Temperature analysis
Room temperature was maintained at approximately 25℃, and we monitored the temperature of the bath and chamber solutions with a thin thermocouple (IT-23, Physitemp Instruments Inc., Clifton, NJ, USA). The temperature in the chamber was maintained at 15℃, 25℃, or 35℃, by running the tube containing artificial cerebrospinal fluid through a temperature-controlled water bath (Figure 1(a)). For the moderate temperature (25℃), we used a warm water bath (27℃); for the warm temperature, we used a hot water bath (64℃); and for the cold temperature (15℃), we used a cold water bath (3℃), controlled with an immersion cooler (ECS-0SS, Tokyo Rikakikai Co., Ltd, Tokyo, Japan). We adjusted the flow rate of the pump (AC-2110, ATTO, Tokyo, Japan) to change the temperature within 2 min.
Figure 1.
Experimental set up. (a) The artificial cerebrospinal fluid (ACSF) solution (left) flowed continuously through a tube into the recording chamber (right).

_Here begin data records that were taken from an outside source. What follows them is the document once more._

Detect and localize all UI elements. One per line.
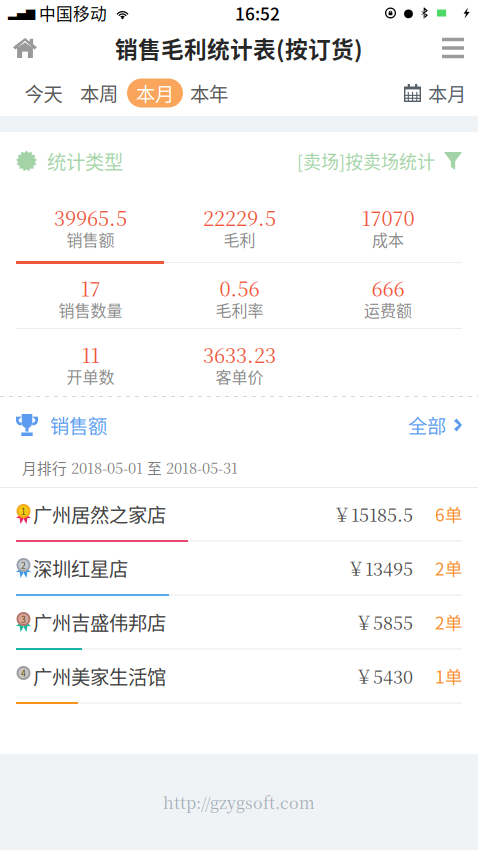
staticText: 17070 (362, 207, 414, 228)
staticText: http://gzygsoft.com (163, 790, 315, 814)
staticText: 1单 (435, 664, 462, 689)
staticText: 11 (82, 344, 100, 365)
staticText: 销售毛利统计表(按订货) (115, 32, 363, 64)
staticText: 2 (21, 559, 26, 571)
staticText: 本月 (136, 79, 174, 107)
button[interactable]: 1 (0, 488, 478, 542)
staticText: 3633.23 (203, 344, 276, 365)
staticText: 开单数 (66, 365, 114, 388)
staticText: 统计类型 (47, 147, 123, 175)
button[interactable]: 4 (0, 650, 478, 704)
staticText: 本月 (428, 79, 466, 107)
staticText: 4 (21, 667, 26, 679)
staticText: 2018-05-01 (71, 457, 143, 478)
staticText: [卖场]按卖场统计 (297, 148, 435, 174)
staticText: 毛利率 (216, 298, 264, 322)
staticText: 运费额 (364, 298, 412, 322)
staticText: ▂▄▆ (8, 6, 35, 20)
button[interactable]: 本周 (71, 76, 127, 110)
button[interactable]: Menu (428, 26, 478, 70)
staticText: 16:52 (235, 0, 280, 26)
button[interactable]: 全部 (408, 411, 462, 439)
staticText: 销售额 (50, 411, 107, 439)
button[interactable]: 3 (0, 596, 478, 650)
button[interactable]: 本年 (183, 76, 235, 110)
staticText: 中国移动 (39, 1, 107, 25)
staticText: ￥13495 (347, 555, 413, 581)
staticText: 2单 (435, 556, 462, 581)
staticText: 毛利 (224, 228, 256, 251)
staticText: ￥5855 (355, 609, 413, 635)
staticText: 至 (147, 457, 162, 478)
staticText: 成本 (372, 228, 404, 251)
button[interactable]: 2 (0, 542, 478, 596)
staticText: 666 (372, 278, 404, 298)
staticText: 22229.5 (203, 207, 276, 228)
button[interactable]: 本月 (404, 71, 478, 115)
staticText: 全部 (408, 411, 446, 439)
staticText: 0.56 (220, 278, 260, 298)
button[interactable]: Home (0, 26, 50, 70)
button[interactable]: [卖场]按卖场统计 (297, 148, 462, 174)
staticText: 月排行 (22, 457, 67, 478)
staticText: 1 (21, 505, 26, 517)
button[interactable]: 本月 (127, 78, 183, 108)
staticText: 39965.5 (54, 207, 127, 228)
staticText: 客单价 (216, 365, 264, 388)
staticText: 深圳红星店 (33, 554, 128, 582)
staticText: 广州吉盛伟邦店 (33, 608, 166, 636)
staticText: 今天 (24, 79, 62, 107)
staticText: 本年 (190, 79, 228, 107)
staticText: 2018-05-31 (166, 457, 238, 478)
staticText: ￥15185.5 (333, 501, 413, 527)
button[interactable]: 今天 (16, 76, 71, 110)
staticText: 销售数量 (58, 298, 122, 322)
staticText: 销售额 (66, 228, 114, 251)
staticText: 广州居然之家店 (33, 500, 166, 528)
staticText: 6单 (435, 502, 462, 527)
staticText: 广州美家生活馆 (33, 662, 166, 690)
staticText: 17 (80, 278, 100, 298)
staticText: 本周 (80, 79, 118, 107)
staticText: 3 (21, 613, 26, 625)
staticText: ￥5430 (355, 663, 413, 689)
staticText: 2单 (435, 610, 462, 635)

The ASCF temperature was adjusted by running the tube through a hot, warm, or cold bath (3℃, 27℃, or 64℃, respectively), to achieve the appropriate temperature upon mixing with the solution in the recording chamber. ASCF solution was continuously let out of the recording chamber to maintain the flow. A slice anchor was used to stabilize the brain slice in the recording chamber. (b) The cooling and warming protocol for the human study. Note that cooling was conducted prior to warming. In the rat study, the cooling and warming protocols were performed in separate rats (not shown).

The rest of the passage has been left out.